This visually striking glaze has attracted much attention among scholars and connoisseurs of Chinese art, and its chemical composition has been thoroughly studied. The opalescence of Jun glaze results from the formation of lime-rich glass bubbles, which during firing mix with the silica-rich glaze, known as liquid-liquid separation. Wares had to be fired at high temperatures for a prolonged period of time in order for this chemical process to take place. A slow cooling process was also required to successfully create this glaze.
A meiping of similar form in the Palace Museum, Beijing, is illustrated in Selection of Jun Wares. The Palace Museum’s Collection and Archaeological Excavation, Beijing, 2013, pl. 1; a slightly larger one, from the collections of Lord Cunliffe and Frederick Knight, and the Meiyintang collection, included in Regina Krahl, Chinese Ceramics from the Meiyintang Collection, vol. 1, London, 1994, pl. 380, was sold in these rooms, 18th May 1982, lot 16, and again, 15th November 1988, lot 106; and another with a reduced neck, in the Reemtsma collection, was included in the exhibition Tausend Jahre Chinesische Keramik, Museum für Kunst und Gewerbe, Hamburg, 1974, cat. no. 53. A larger meiping of slightly more elongated form excavated from Sanjiazixiang in Jianping county, Liaoning province, and now in the Liaoning Provincial Museum, Shenyang, is illustrated in Zhongguo gu taoci quanji [The complete works of Chinese ceramics], Shanghai, 2000, vol. 7, pl. 183; and another from the Alfred Shoenlicht collection, the Calmann collection and now in the Musée Guimet, Paris, illustrated in Oriental Ceramics. The World’s Great Collections, vol. 7, Tokyo, 1981, col. pl. 72, was sold in our London rooms, 13th December 1955, lot 80.

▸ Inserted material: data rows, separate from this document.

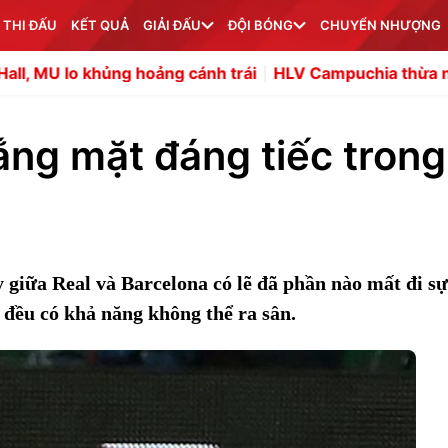
 THI ĐẤU
KẾT QUẢ
GIẢI ĐẤU
ĐỘI BÓNG
CHUYỂN NHƯỢNG
 khủng hoảng cánh trái
HLV Campuchia thừa nhận không 
ắng mặt đáng tiếc trong
y giữa Real và Barcelona có lẽ đã phần nào mất đi s
. đều có khả năng không thể ra sân.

Vases of this form continued to be made in the Yuan dynasty, although they often feature bright purple splashes. A purple-splashed meiping attributed to the Yuan period and modelled with a slightly flared foot, in the National Palace Museum, Taipei, is illustrated in A Panorama of Ceramics in the Collection of the National Palace Museum: Chün Ware, Taipei, 1999, pl. 109; and another from the collection of J. Pierpont Morgan, now in the Matsuoka Museum of Art, Tokyo, was included in the exhibition Chūgoku tōji meihin ten [Famous pieces of Chinese pottery and porcelain], Tokyo, 1983, cat. no. 35.